I guess I'm going with the RED.

http://issuu.com/world-of-sram/docs/force_2010_presentation_media_overview/4?mode=a_p


----------



## ultimobici (Jul 16, 2005)

Zero Loss is only on the front on Red too.


----------



## roadbike_moron (Sep 22, 2007)

ultimobici said:


> Zero Loss is only on the front on Red too.



Not true according to Sram's 2010 brochure. Look at page# 18 of my above link. It says
"Even faster rear shifting (Zero Loss)". This mean both left and right have zero loss.


----------



## semaj (Aug 30, 2007)

roadbike_moron said:


> Not true according to Sram's 2010 brochure. Look at page# 18 of my above link. It says
> "Even faster rear shifting (Zero Loss)". This mean both left and right have zero loss.
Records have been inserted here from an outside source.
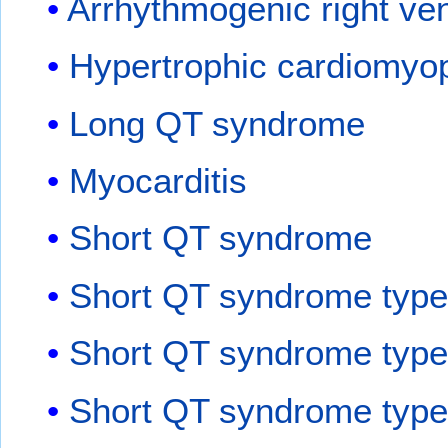
Arrhythmogenic right ven
Hypertrophic cardiomyo
Long QT syndrome
Myocarditis
Short QT syndrome
Short QT syndrome type
Short QT syndrome type
Short QT syndrome type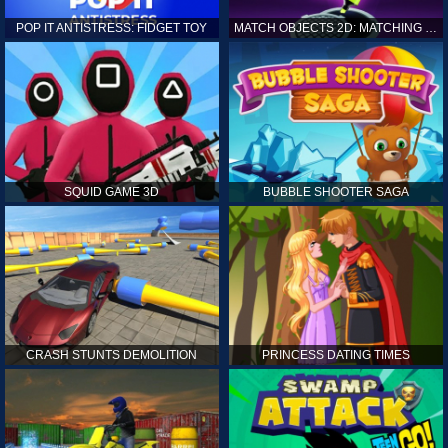
POP IT ANTISTRESS: FIDGET TOY
MATCH OBJECTS 2D: MATCHING GAME
SQUID GAME 3D
BUBBLE SHOOTER SAGA
CRASH STUNTS DEMOLITION
PRINCESS DATING TIMES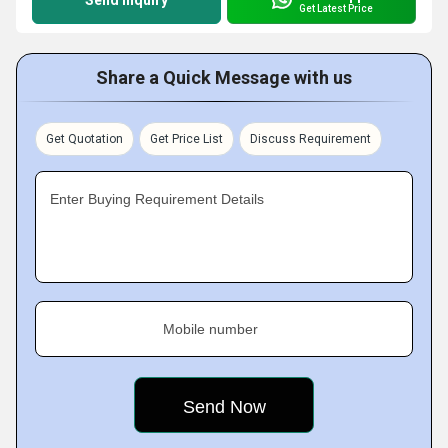
Send Inquiry
Get Latest Price
Share a Quick Message with us
Get Quotation
Get Price List
Discuss Requirement
Enter Buying Requirement Details
Mobile number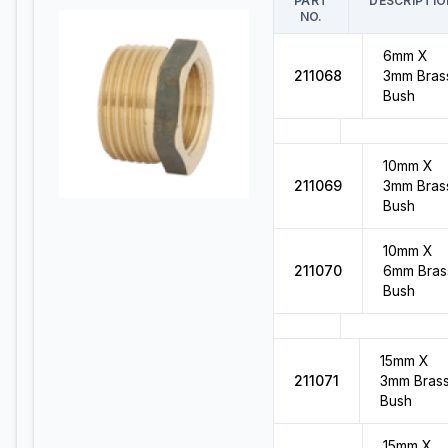
PART
DESCRIPTIO
NO.
6mm X
211068
3mm Bras
Bush
10mm X
211069
3mm Bras
Bush
10mm X
211070
6mm Bras
Bush
15mm X
211071
3mm Bras
Bush
15mm X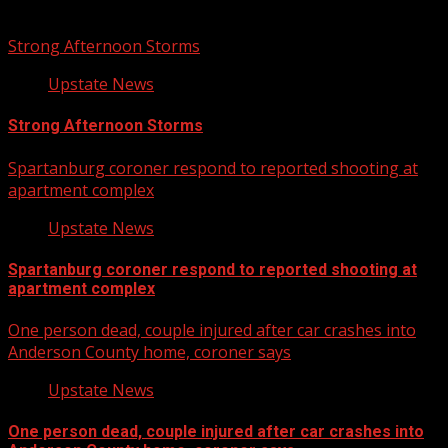
Related Stories
Strong Afternoon Storms
Upstate News
Strong Afternoon Storms
Spartanburg coroner respond to reported shooting at
apartment complex
Upstate News
Spartanburg coroner respond to reported shooting at
apartment complex
One person dead, couple injured after car crashes into
Anderson County home, coroner says
Upstate News
One person dead, couple injured after car crashes into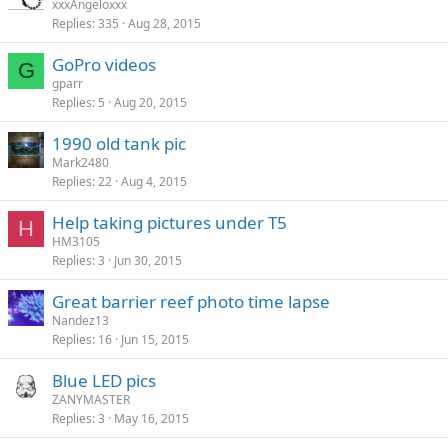
xxxAngeloxxx
Replies
335
Aug 28, 2015
GoPro videos
G
gparr
Replies
5
Aug 20, 2015
1990 old tank pic
Mark2480
Replies
22
Aug 4, 2015
Help taking pictures under T5
H
HM3105
Replies
3
Jun 30, 2015
Great barrier reef photo time lapse
Nandez13
Replies
16
Jun 15, 2015
Blue LED pics
ZANYMASTER
Replies
3
May 16, 2015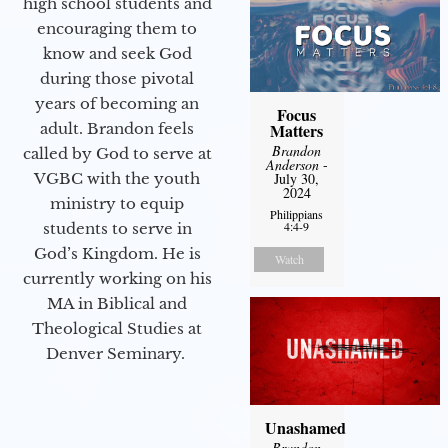
high school students and
encouraging them to
know and seek God
during those pivotal
years of becoming an
Focus
adult. Brandon feels
Matters
Brandon
called by God to serve at
Anderson
-
VGBC with the youth
July 30,
2024
ministry to equip
Philippians
4:4-9
students to serve in
God’s Kingdom. He is
Watch
currently working on his
MA in Biblical and
Theological Studies at
Denver Seminary.
Unashamed
Brandon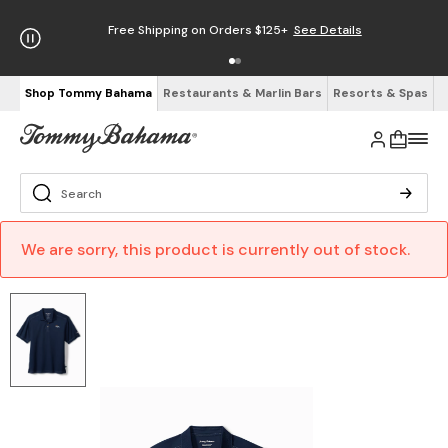
Free Shipping on Orders $125+
See Details
Shop Tommy Bahama
Restaurants & Marlin Bars
Resorts & Spas
We are sorry, this product is currently out of stock.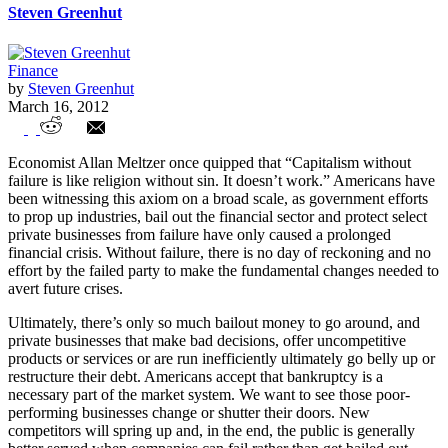
Steven Greenhut
Finance
by
Steven Greenhut
March 16, 2012
California’s Broke Cities and Counties
Economist Allan Meltzer once quipped that “Capitalism without
Consider Bankruptcy Option
failure is like religion without sin. It doesn’t work.” Americans have
been witnessing this axiom on a broad scale, as government efforts
to prop up industries, bail out the financial sector and protect select
private businesses from failure have only caused a prolonged
financial crisis. Without failure, there is no day of reckoning and no
effort by the failed party to make the fundamental changes needed to
avert future crises.
Ultimately, there’s only so much bailout money to go around, and
private businesses that make bad decisions, offer uncompetitive
products or services or are run inefficiently ultimately go belly up or
restructure their debt. Americans accept that bankruptcy is a
necessary part of the market system. We want to see those poor-
performing businesses change or shutter their doors. New
competitors will spring up and, in the end, the public is generally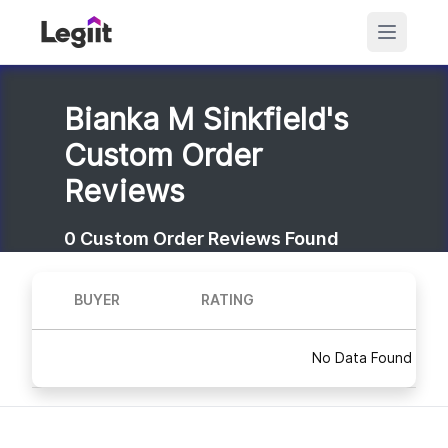
Bianka M Sinkfield's
Custom Order
Reviews
0
Custom Order Reviews Found
BUYER
RATING
No Data Found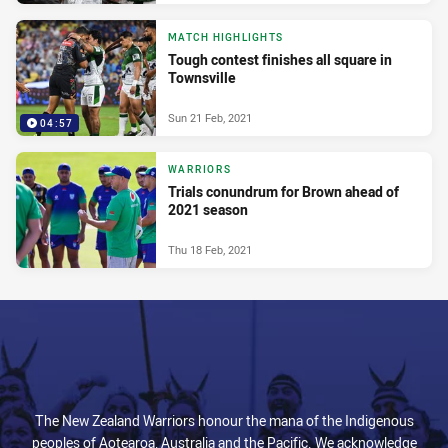
MATCH HIGHLIGHTS
Tough contest finishes all square in
Townsville
Sun 21 Feb, 2021
04:57
WARRIORS
Trials conundrum for Brown ahead of
2021 season
Thu 18 Feb, 2021
The New Zealand Warriors honour the mana of the Indigenous
peoples of Aotearoa, Australia and the Pacific. We acknowledge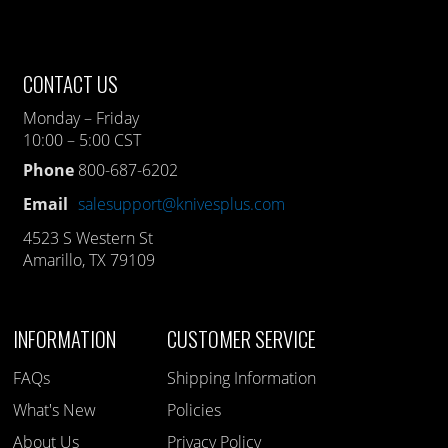
CONTACT US
Monday – Friday
10:00 – 5:00 CST
Phone
800-687-6202
Email
salesupport@knivesplus.com
4523 S Western St
Amarillo, TX 79109
INFORMATION
CUSTOMER SERVICE
FAQs
Shipping Information
What's New
Policies
About Us
Privacy Policy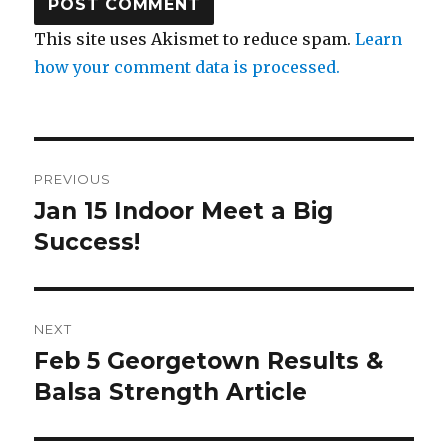
This site uses Akismet to reduce spam.
Learn
how your comment data is processed.
Post
PREVIOUS
navigation
Jan 15 Indoor Meet a Big
Previous
post:
Success!
NEXT
Feb 5 Georgetown Results &
Next
post:
Balsa Strength Article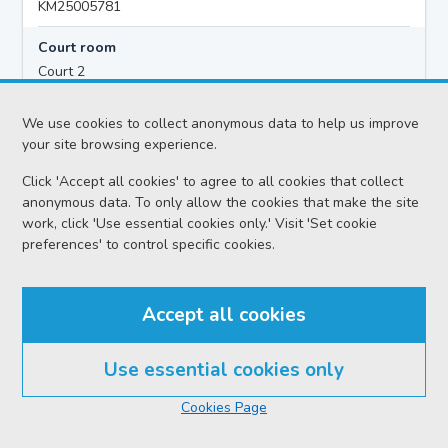
KM25005781
Court room
Court 2
Hearing time
We use cookies to collect anonymous data to help us improve
10:00
your site browsing experience.
Click 'Accept all cookies' to agree to all cookies that collect
anonymous data. To only allow the cookies that make the site
Accused details
work, click 'Use essential cookies only.' Visit 'Set cookie
James COYLE
preferences' to control specific cookies.
Location
Kilmarnock Sheriff Court
Accept all cookies
Date
Wednesday 05 August 2026
Use essential cookies only
Court reference no.
Cookies Page
SCS/2026-028626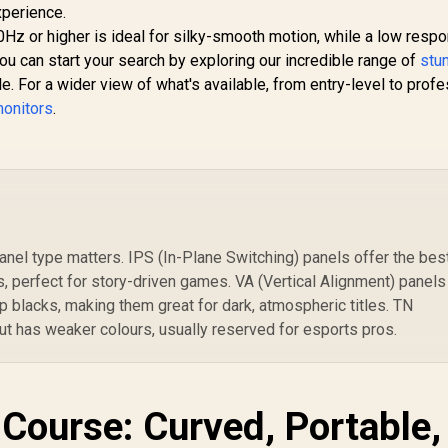
xperience.
0Hz or higher is ideal for silky-smooth motion, while a low resp
ou can start your search by exploring our incredible range of
stu
. For a wider view of what's available, from entry-level to profe
monitors
.
nel type matters. IPS (In-Plane Switching) panels offer the bes
, perfect for story-driven games. VA (Vertical Alignment) panels
p blacks, making them great for dark, atmospheric titles. TN
ut has weaker colours, usually reserved for esports pros.
 Course: Curved, Portable,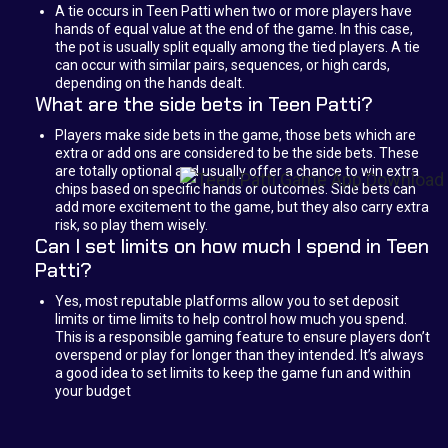
A tie occurs in Teen Patti when two or more players have
hands of equal value at the end of the game. In this case,
the pot is usually split equally among the tied players. A tie
can occur with similar pairs, sequences, or high cards,
depending on the hands dealt.
What are the side bets in Teen Patti?
Players make side bets in the game, those bets which are
extra or add ons are considered to be the side bets. These
are totally optional and usually offer a chance to win extra
chips based on specific hands or outcomes. Side bets can
add more excitement to the game, but they also carry extra
risk, so play them wisely.
Can I set limits on how much I spend in Teen
Patti?
Yes, most reputable platforms allow you to set deposit
limits or time limits to help control how much you spend.
This is a responsible gaming feature to ensure players don’t
overspend or play for longer than they intended. It’s always
a good idea to set limits to keep the game fun and within
your budget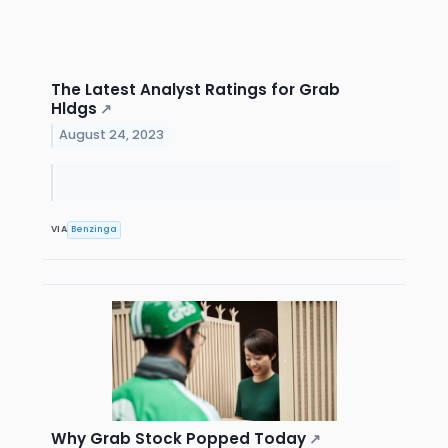
The Latest Analyst Ratings for Grab
Hldgs
↗
August 24, 2023
VIA
Benzinga
Why Grab Stock Popped Today
↗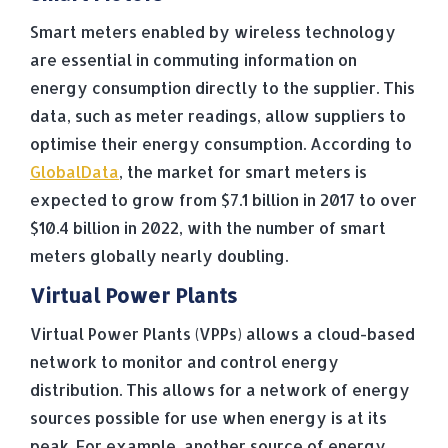
Smart meters enabled by wireless technology
are essential in commuting information on
energy consumption directly to the supplier. This
data, such as meter readings, allow suppliers to
optimise their energy consumption. According to
GlobalData
, the market for smart meters is
expected to grow from $7.1 billion in 2017 to over
$10.4 billion in 2022, with the number of smart
meters globally nearly doubling.
Virtual Power Plants
Virtual Power Plants (VPPs) allows a cloud-based
network to monitor and control energy
distribution. This allows for a network of energy
sources possible for use when energy is at its
peak. For example, another source of energy,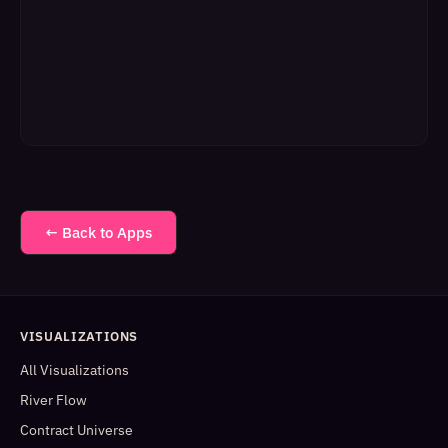
← Back to Apps
VISUALIZATIONS
All Visualizations
River Flow
Contract Universe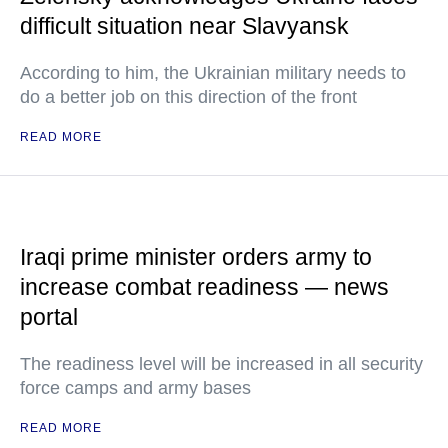
difficult situation near Slavyansk
According to him, the Ukrainian military needs to
do a better job on this direction of the front
READ MORE
Iraqi prime minister orders army to
increase combat readiness — news
portal
The readiness level will be increased in all security
force camps and army bases
READ MORE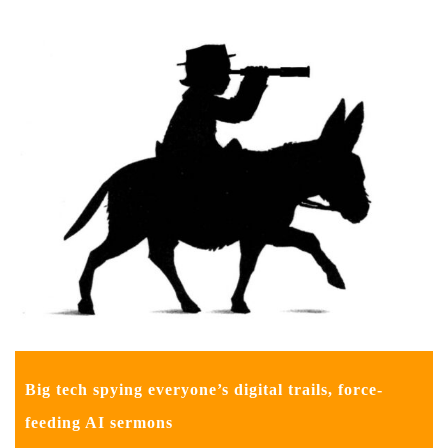
Big tech spying everyone’s digital trails, force-
feeding AI sermons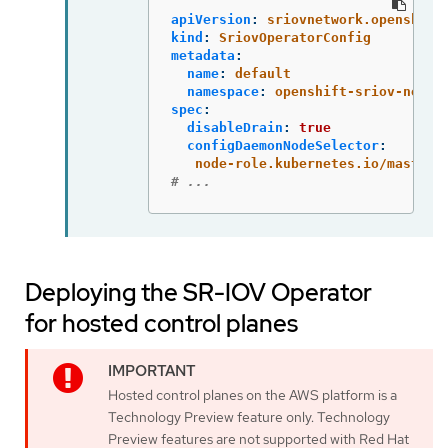
apiVersion
:
sriovnetwork.openshift
kind
:
SriovOperatorConfig
metadata
:
name
:
default
namespace
:
openshift-sriov-netwo
spec
:
disableDrain
:
true
configDaemonNodeSelector
:
node-role.kubernetes.io/master
:
# ...
Deploying the SR-IOV Operator
for hosted control planes
Hosted control planes on the AWS platform is a
Technology Preview feature only. Technology
Preview features are not supported with Red Hat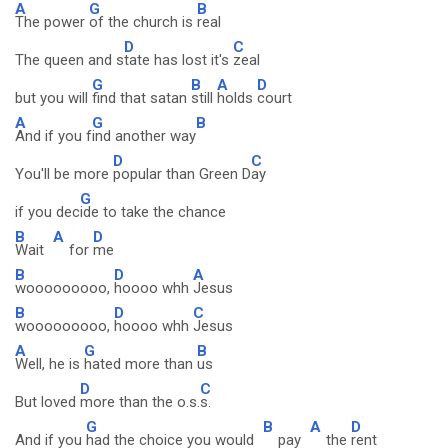
A
G
B
The power
of the church is
real
D
C
The queen and s
tate has lost it's
zeal
G
B
A
D
but you will
find that satan
still
holds
court
A
G
B
And if you f
ind another way
D
C
You'll be more
popular than Green D
ay
G
if you dec
ide to take the chance
B
A
D
Wait
for
me
B
D
A
wooooooooo,
hoooo whh
Jesus
B
D
C
wooooooooo,
hoooo whh
Jesus
A
G
B
Well, he is
hated more than
us
D
C
But loved
more than the o.s.
s.
G
B
A
D
And if you
had the choice you would
pay
the
rent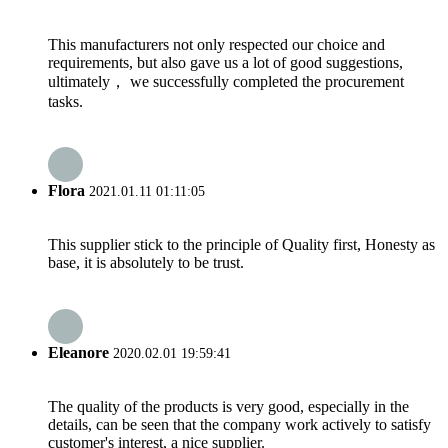
This manufacturers not only respected our choice and
requirements, but also gave us a lot of good suggestions,
ultimately， we successfully completed the procurement
tasks.
Flora
2021.01.11 01:11:05
This supplier stick to the principle of Quality first, Honesty as
base, it is absolutely to be trust.
Eleanore
2020.02.01 19:59:41
The quality of the products is very good, especially in the
details, can be seen that the company work actively to satisfy
customer's interest, a nice supplier.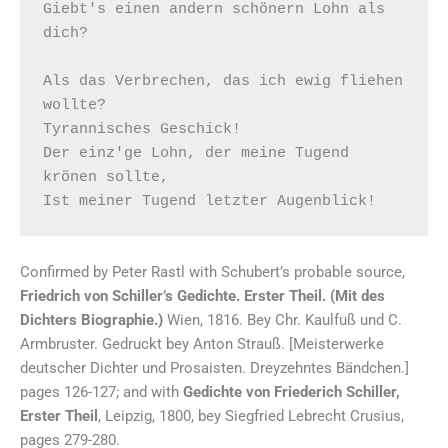
Giebt's einen andern schönern Lohn als 
dich?  

Als das Verbrechen, das ich ewig fliehen 
wollte? 

Tyrannisches Geschick! 

Der einz'ge Lohn, der meine Tugend 
krönen sollte, 

Confirmed by Peter Rastl with Schubert’s probable source,
Friedrich von Schiller’s Gedichte. Erster Theil. (Mit des
Dichters Biographie.)
Wien, 1816. Bey Chr. Kaulfuß und C.
Armbruster. Gedruckt bey Anton Strauß. [Meisterwerke
deutscher Dichter und Prosaisten. Dreyzehntes Bändchen.]
pages 126-127; and with
Gedichte von Friederich Schiller,
Erster Theil
, Leipzig, 1800, bey Siegfried Lebrecht Crusius,
pages 279-280.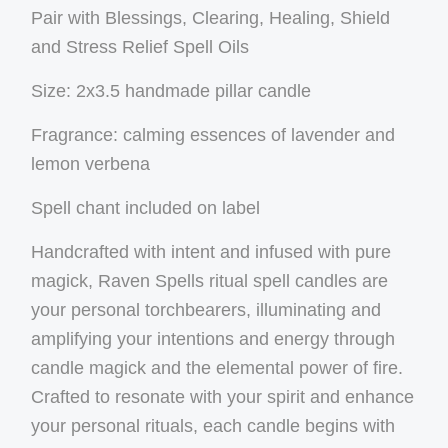
Pair with Blessings, Clearing, Healing, Shield
and Stress Relief Spell Oils
Size: 2x3.5 handmade pillar candle
Fragrance: calming essences of lavender and
lemon verbena
Spell chant included on label
Handcrafted with intent and infused with pure
magick, Raven Spells ritual spell candles are
your personal torchbearers, illuminating and
amplifying your intentions and energy through
candle magick and the elemental power of fire.
Crafted to resonate with your spirit and enhance
your personal rituals, each candle begins with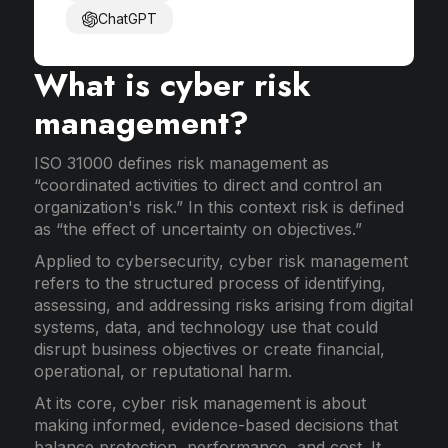
ChatGPT
What is cyber risk
management?
ISO 31000 defines risk management as
“coordinated activities to direct and control an
organization's risk.” In this context risk is defined
as “the effect of uncertainty on objectives.”
Applied to cybersecurity, cyber risk management
refers to the structured process of identifying,
assessing, and addressing risks arising from digital
systems, data, and technology use that could
disrupt business objectives or create financial,
operational, or reputational harm.
At its core, cyber risk management is about
making informed, evidence-based decisions that
balance protection, performance, and cost. It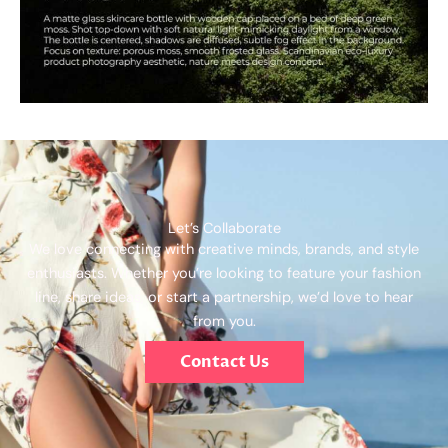
Let’s Collaborate
We love connecting with creative minds, brands, and style
enthusiasts. Whether you’re looking to feature your fashion
line, share ideas, or start a partnership, we’d love to hear
from you.
Contact Us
Page 18 lists the facts about Red in comparison to Force. So the quote you mentioned is in regards to the Red gruppo not 2010 Force.


----------



## dantsai (Mar 25, 2009)

semaj said:


> Page 18 lists the facts about Red in comparison to Force. So the quote you mentioned is in regards to the Red gruppo not 2010 Force.


Reading comprehension. That is exactly what roadbike_moron was saying. roadbike_moron was debunking ultimobici's claim that Red has zero-loss on the front only.


----------



## miteemike3 (Jun 1, 2007)

To confirm, zero loss features are built into the following:

*2010 Force* - Front only

*2010 Red* - Front + Rear


----------



## RC28 (May 9, 2002)

miteemike3 said:


> To confirm, zero loss features are built into the following:
> 
> *2010 Force and Rival* - Front only
> 
> *2010 Red* - Front + Rear


Fixed.


----------



## MarvinK (Feb 12, 2002)

miteemike3 said:


> To confirm, zero loss features are built into the following:
> 
> *2010 Force* - Front only
> 
> *2010 Red* - Front + Rear


I have 2010 Force on my CX bike and Red on my main road bike... and can confirm this is true. Red is the only group with Zero Loss on both shifters.


----------